I've got a few stories that are eligible to be nominated for this year's Prix Aurora Awards.

If you're signed up with CFSSA (or want to sign up for a modest $10 that includes a nice voter's pack of nominated work) you may want to consider my story "Thirteen Generations" from AE Science Fiction earlier this year.

Adam Shaftoe from Page of Reviews writes: 
Thirteen Generations is one of the smartest, most touching and ultimately tragic pieces of fiction I've had the pleasure of reading in quite some time. There is both symmetry and artistry in the prose. People would be doing themselves an injustice by not reading this story.

Yeah...what he said.

Also, there were plenty of fantastic short fiction written last year that are probably more Aurora-worthy than my own works to date. I hope to see any and all of these stories on the ballot.

  • "Wing" by Amal El-Motar
    I really like short, flash length fiction that pushes and pokes at the borders between prose and poetry. "Wing" is this fantastic arrangement of ideas and words into something remarkably visual and tangible.
  • "The Old Boys Club" by Geoff Gander
    The epistolary form can work really well in short pieces, particularly for telling stories that take place over a protracted time. It infers a greater scheme and world beyond the words, to say nothing of the voice we never get to hear directly due to seeing only one side of the correspondence. This one really drew me in.
  • "Blessed" by Helen Marshall
    Helen has more gifts for storytelling than I can possibly enumerate, but "Blessed" puts forth her uncanny sensibilities around the experience of childhood as woven in with events that start off uncanny and get progressively bizarre and macabre.
  • "Δπ" by Matt Moore
    I like highly conceptual stories where fundamental rules of math and physics can change and be altered. Text has a great advantage for telling a story such as this, where the characters are dependent upon their own observations to determine what is happening to them in the face of an event that is both world changing but remarkably subtle.

The whole bumper crop of about 300 eligible short stories listed in the complete list of eligible works  at CanSpecFic courtesy of Michael Matheson. Many of them available online to read.

April 15 is the deadline for Prix Aurora Awards nominations.


Ad Astra

In several respects, Ad Astra has been a convention of firsts for me. It was the first convention I'd ever attended when arriving onto the scene of writers and readers a few years ago. Last year, it became the first event that I was invited to attend as a panellist.
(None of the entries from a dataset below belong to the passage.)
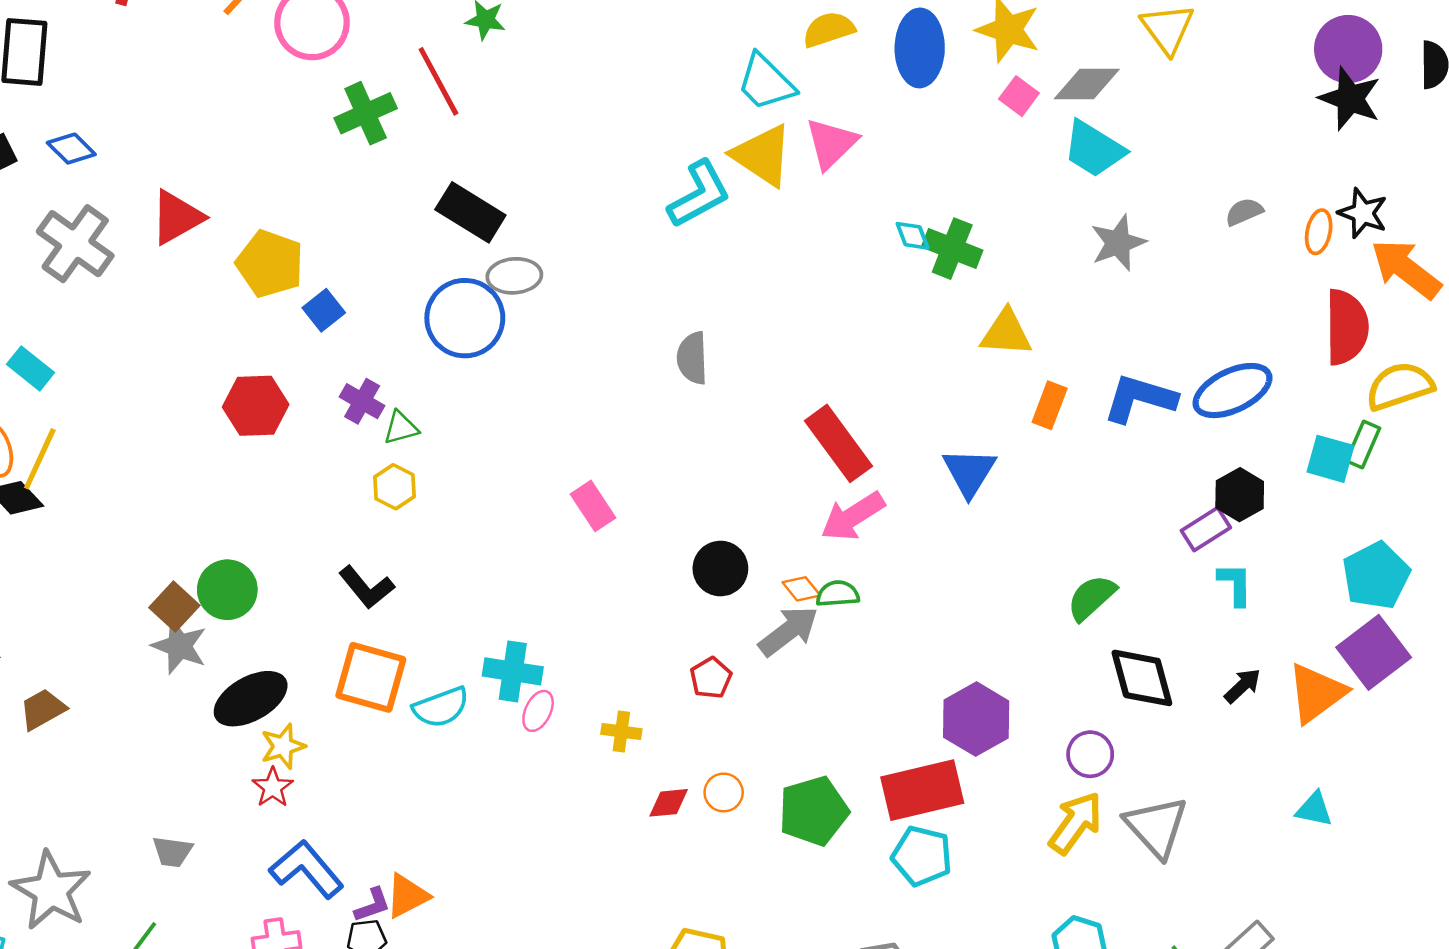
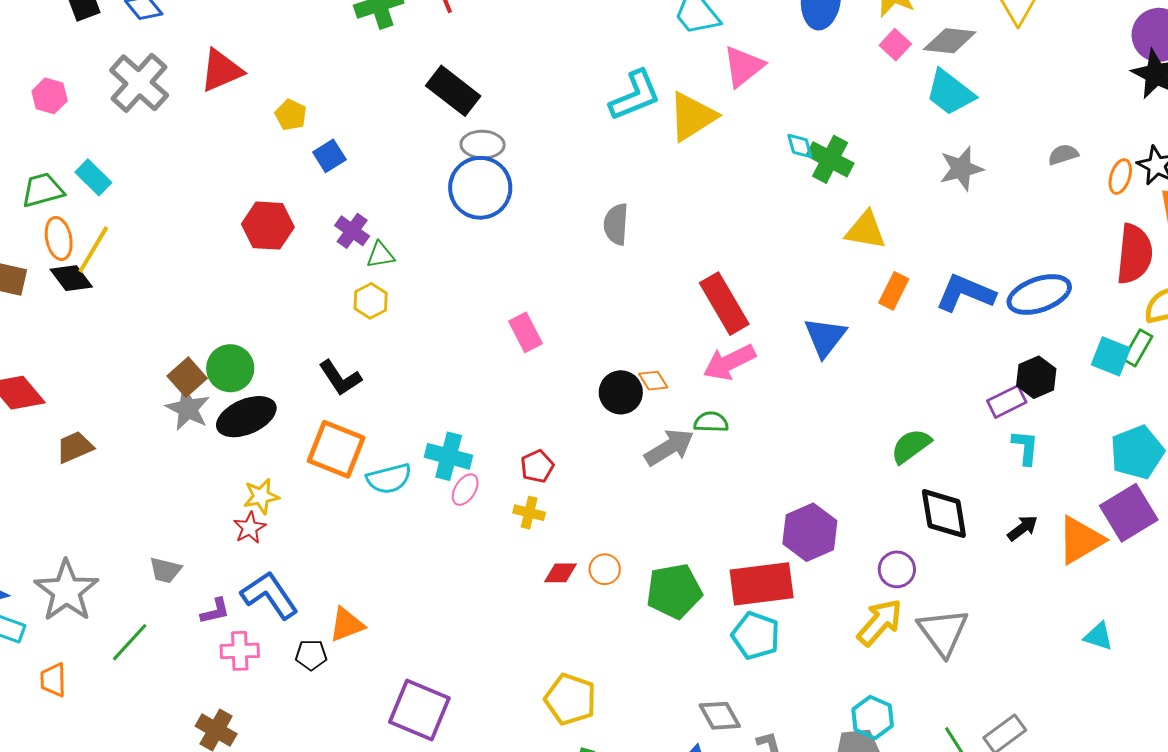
yellow triangle: (762, 155) -> (692, 116), moved, turned 48
yellow pentagon: (270, 264) -> (291, 115), size x0.6
blue circle: (465, 318) -> (480, 188), moved
orange diamond: (801, 589) -> (653, 381), moved
red pentagon: (711, 678) -> (537, 466), moved
black ellipse: (251, 699) -> (246, 417), moved
cyan triangle: (1314, 809) -> (1098, 636), moved
purple L-shape: (373, 905) -> (215, 611), moved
I am delighted to be attending again and my tentative schedule is as follows:

  • Friday 10 pm Beaufort East - What is Happening With Webseries?
    James Bambury (m), Thomas Gofton, Scott Albert
  • Sunday 1 pm Beaufort East - Summer Scifi Trailer Park
    Sara Dhooma (m), James Bambury, Matt Moore, Adam Shaftoe
  • Sunday 12 pm Ellsemere West - Drowning out Distractions
    James Bambury (m), Karina Sumner-Smith, Stephanie Bedwell-Grime, Ed Greenwood, Julie Czerneda
Thankfully, I am in the will be moderating the two panels where I have the least qualifications.